Awesome! I'm not the only newbie! Btw.. how old is Jen's little sister, and is she single? lol..


----------



## BOWGOD (Aug 11, 2004)

golfingguy27 said:


> Awesome! I'm not the only newbie! Btw.. how old is Jen's little sister, and is she single? lol..


She's 20, and I would have to kill you lol.
She's like my little sister, I'm very protective. But her big sister is single, and lives over your way:wink:


----------



## golfingguy27 (Oct 15, 2008)

BOWGOD said:


> She's 20, and I would have to kill you lol.
> She's like my little sister, I'm very protective. But her big sister is single, and lives over your way:wink:


Hhhmm.. how old is big sis? lol.. can ya tell I hate being single?


----------



## BOWGOD (Aug 11, 2004)

golfingguy27 said:


> Hhhmm.. how old is big sis? lol.. can ya tell I hate being single?

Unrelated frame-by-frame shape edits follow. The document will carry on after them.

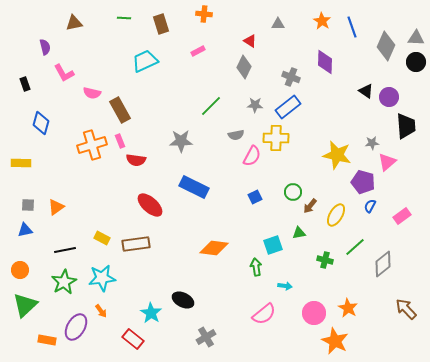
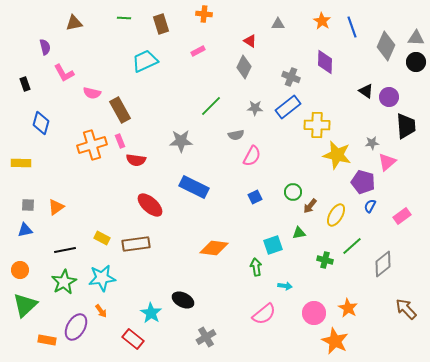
gray star at (255, 105): moved 3 px down
yellow cross at (276, 138): moved 41 px right, 13 px up
green line at (355, 247): moved 3 px left, 1 px up
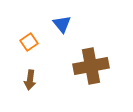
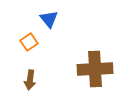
blue triangle: moved 13 px left, 5 px up
brown cross: moved 4 px right, 3 px down; rotated 8 degrees clockwise
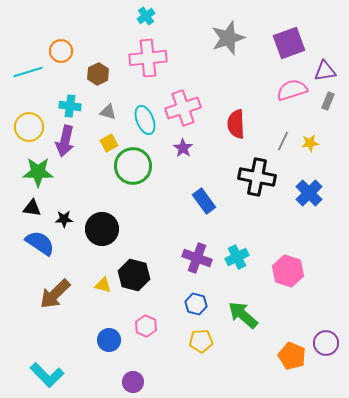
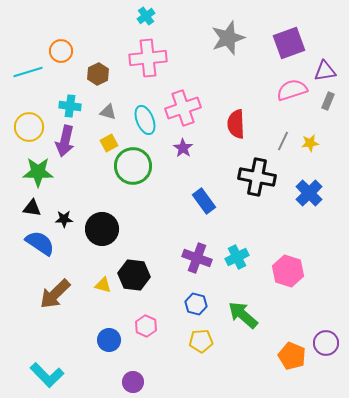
black hexagon at (134, 275): rotated 8 degrees counterclockwise
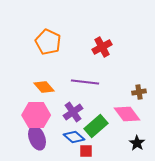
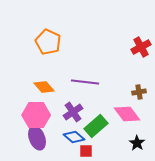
red cross: moved 39 px right
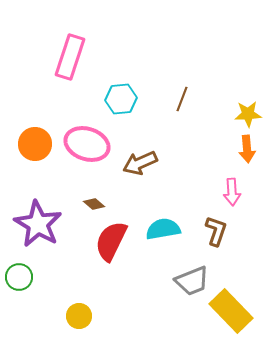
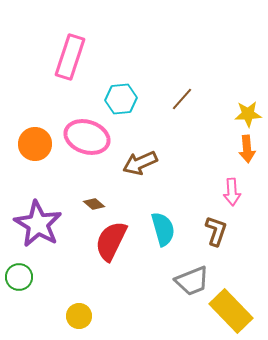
brown line: rotated 20 degrees clockwise
pink ellipse: moved 7 px up
cyan semicircle: rotated 84 degrees clockwise
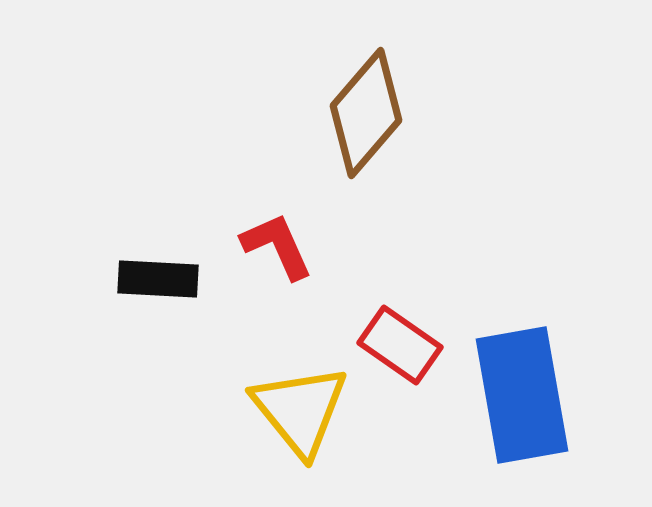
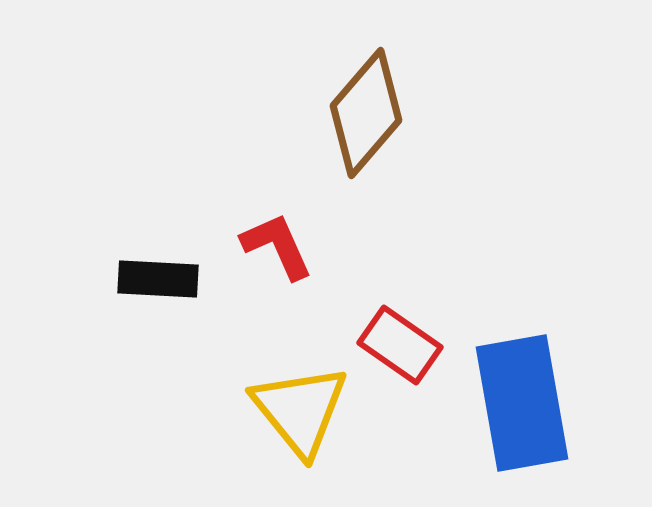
blue rectangle: moved 8 px down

34 she lives over near glenn burnie


----------



## BOWGOD (Aug 11, 2004)

golfingguy27 said:


> Hhhmm.. how old is big sis? lol.. can ya tell I hate being single?


:zip::wink:...


----------



## golfingguy27 (Oct 15, 2008)

BOWGOD said:


> :zip::wink:...



Lol.. I almost asked exactly how big "big sis" was, but decided not to go there.. but I think I get the hint. Coinsidence though.. I grew up in Glen Burnie and she's only a year older than me.


----------



## BOWGOD (Aug 11, 2004)

golfingguy27 said:


> Lol.. I almost asked exactly how big "big sis" was, but decided not to go there.. but I think I get the hint. Coinsidence though.. I grew up in Glen Burnie and she's only a year older than me.

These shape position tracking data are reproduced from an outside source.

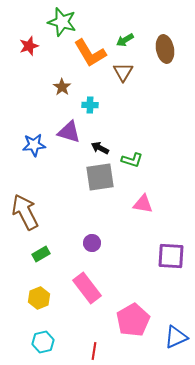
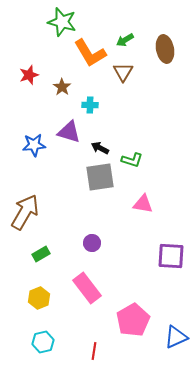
red star: moved 29 px down
brown arrow: rotated 57 degrees clockwise
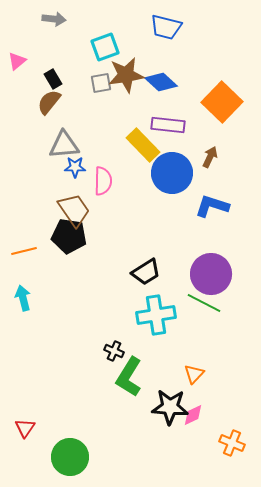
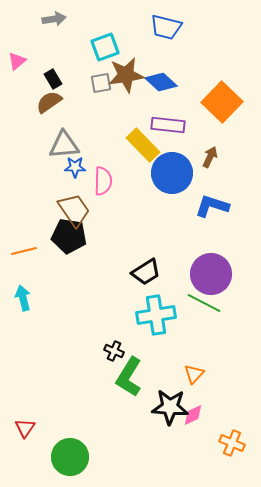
gray arrow: rotated 15 degrees counterclockwise
brown semicircle: rotated 16 degrees clockwise
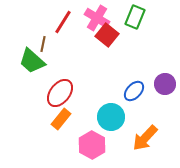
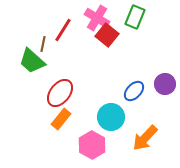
red line: moved 8 px down
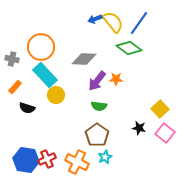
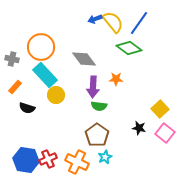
gray diamond: rotated 50 degrees clockwise
purple arrow: moved 4 px left, 6 px down; rotated 35 degrees counterclockwise
red cross: moved 1 px right
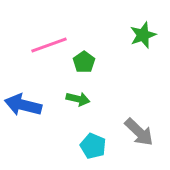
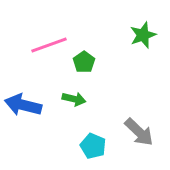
green arrow: moved 4 px left
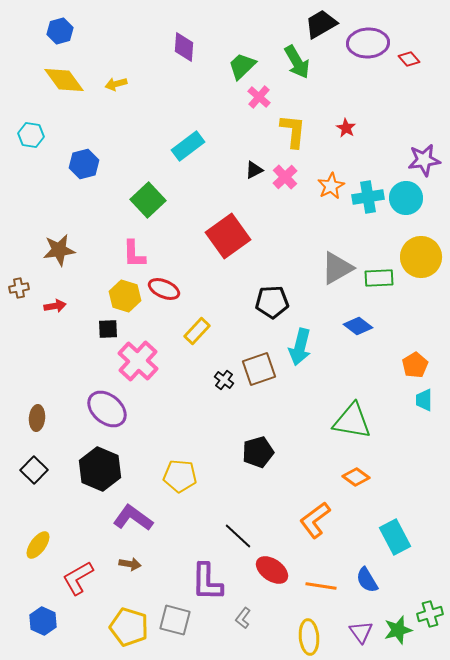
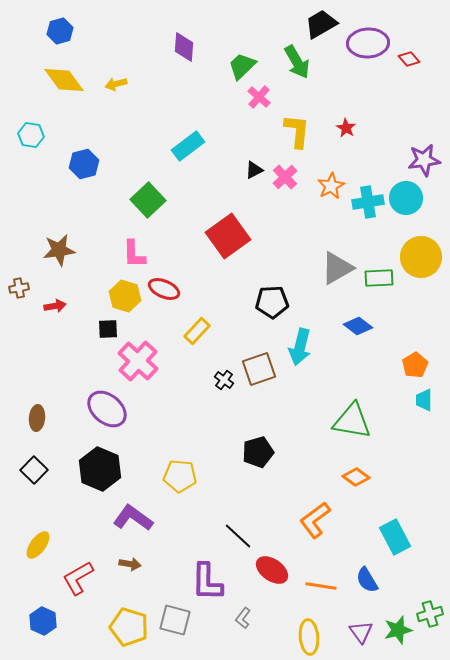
yellow L-shape at (293, 131): moved 4 px right
cyan cross at (368, 197): moved 5 px down
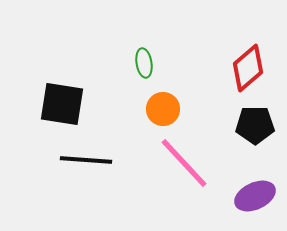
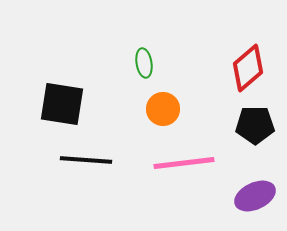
pink line: rotated 54 degrees counterclockwise
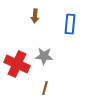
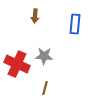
blue rectangle: moved 5 px right
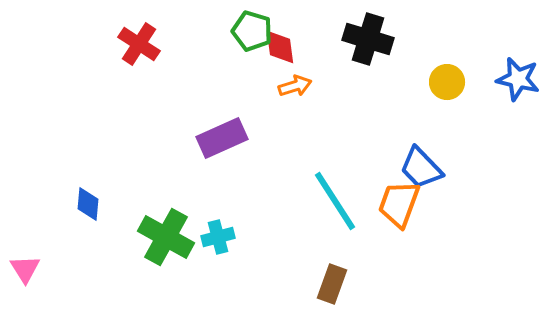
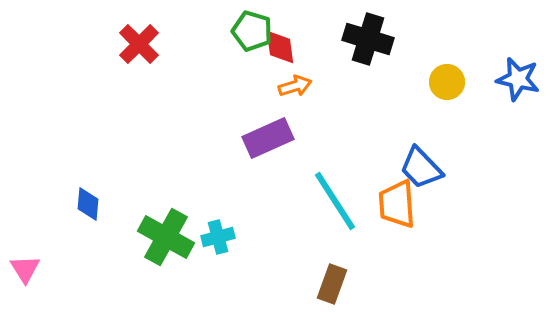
red cross: rotated 12 degrees clockwise
purple rectangle: moved 46 px right
orange trapezoid: moved 2 px left; rotated 24 degrees counterclockwise
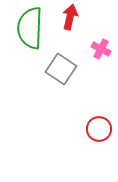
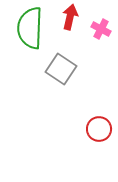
pink cross: moved 20 px up
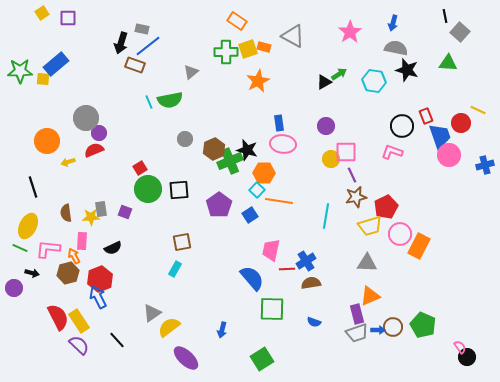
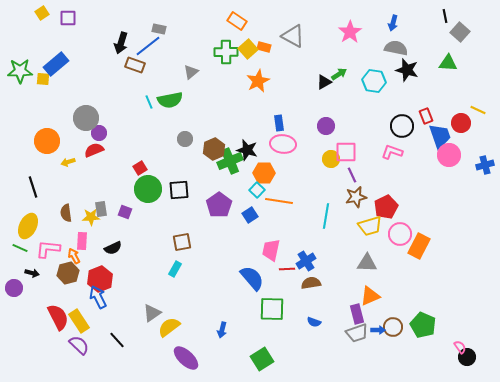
gray rectangle at (142, 29): moved 17 px right
yellow square at (248, 49): rotated 24 degrees counterclockwise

There are pics of her on here somewhere.


----------



## golfingguy27 (Oct 15, 2008)

BOWGOD said:


> There are pics of her on here somewhere.


Hhhmm.. is this like one of those online contests now, to see if I can find the pics? lol


----------



## BOWGOD (Aug 11, 2004)

golfingguy27 said:


> Hhhmm.. is this like one of those online contests now, to see if I can find the pics? lol


http://www.archerytalk.com/vb/showthread.php?t=956791&highlight=hillbilly


They're on that thread


----------



## golfingguy27 (Oct 15, 2008)

BOWGOD said:


> http://www.archerytalk.com/vb/showthread.php?t=956791&highlight=hillbilly
> 
> 
> They're on that thread


Oh my.. I'm sure she's "got a really nice personality"..


----------



## mag41vance (Mar 13, 2008)

Just Beware: Snakes have a full load of venom this time of year! :wink:

I have heard about those Fountain Head Reptiles.


----------



## pragmatic_lee (Jan 19, 2008)

mag41vance said:


> Just Beware: Snakes have a full load of venom this time of year! :wink:
> 
> I have heard about those Fountain Head Reptiles.

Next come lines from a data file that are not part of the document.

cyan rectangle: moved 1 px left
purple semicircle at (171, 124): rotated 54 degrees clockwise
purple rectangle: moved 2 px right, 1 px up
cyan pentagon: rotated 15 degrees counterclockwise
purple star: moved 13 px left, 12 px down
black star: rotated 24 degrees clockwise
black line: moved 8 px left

Please don't tell me that VA has their own version of NC's Indoor_Eddie.


----------



## mag41vance (Mar 13, 2008)

pragmatic_lee said:


> Please don't tell me that VA has their own version of NC's Indoor_Eddie.


Snakes really aren't bad. Deep fried! 

I like snakes better than chiggers.


----------



## Brown Hornet (Aug 8, 2002)

No comment on the snake "issue"....

But I have spent thousands of hours in and around that property :zip:


----------



## pragmatic_lee (Jan 19, 2008)

Brown Hornet said:


> No comment on the snake "issue"....
> 
> But I have spent thousands of hours in and around that property :zip:


Ain't he cute?









Treaton thought so


----------



## BOWGOD (Aug 11, 2004)

pragmatic_lee said:


> Ain't he cute?
> 
> 
> 
> ...


That's a little one compared to the one I saved on the Hill last year. Jen's niece almost stepped on it. It looked like a branch laying in the field, she was right on top of it by the time I realized that the bark was really scales. I stopped her, and kindly moved the snake down into the brush where it was no longer in danger.


----------



## IGluIt4U (Sep 22, 2004)

I remember that.. :lol: I have a pic somewhere.. :wink:


----------



## BOWGOD (Aug 11, 2004)

Jen, and I used to raise snakes. We had an entire room full of cages. We even had one that would have been capable of taking down a Hinklemonster.


----------



## pragmatic_lee (Jan 19, 2008)

BOWGOD said:


> Jen, and *I used to raise snakes*. We had an entire room full of cages. We even had one that would have been capable of taking down a Hinklemonster.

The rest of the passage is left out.